Expenditure for the incoming year shows that National Judicial Council will get N100 billion; Universal Basic Education (UBE) is to get N104,063,630,055; INEC is to get N45.5 billion; National Assembly is to get N125 billion; Public Complaint Commission is to get N4.2 billion; Human Rights Commission is to get N1.5 billion in 2018.

While total sum of N2,028,011,577,001 is proposed for debt servicing.
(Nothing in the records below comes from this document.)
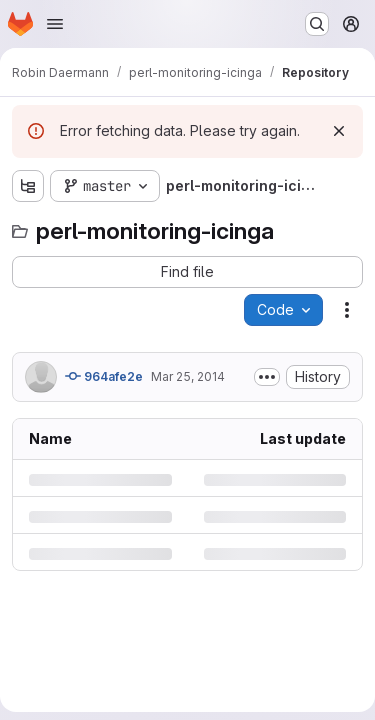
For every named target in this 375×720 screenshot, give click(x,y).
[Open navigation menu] (55, 24)
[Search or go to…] (317, 24)
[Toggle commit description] (267, 377)
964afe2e (104, 376)
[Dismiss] (339, 131)
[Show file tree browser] (28, 186)
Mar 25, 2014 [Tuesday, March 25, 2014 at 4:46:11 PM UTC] (188, 376)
Of this sum, N1,764,125,038,534 is for domestic debt; N263,886,538,467 is for foreign debt while N220 billion is for sinking fund to retire maturing bond for local contractors.

Of N3,169,117,545,129 meant for recurrent expenditure, N65 billion is for amnesty programme; N2,122,268,415,101 is for personnel cost of federal Ministries, Departments and Agencies (MDAs); overhead worth N245,200,853,273.

On the revenue for 2017 fiscal year, as at June 2017, N2,429.65 billion of the total revenue of N2,542 billion projected for first half year was realised, of this, N960.87 billion came from oil revenue against the projected N1,061.99 billion, showing a shortfall of 9%.

As for total non-oil revenues which include: Corporate Income Tax, Value Added Tax, Customs Revenues, Federation Account Levies and Special Account balances, there was a shortfall of target by 49%. Customs revenue was the best performing non-oil revenue category with N132.97 billion collected.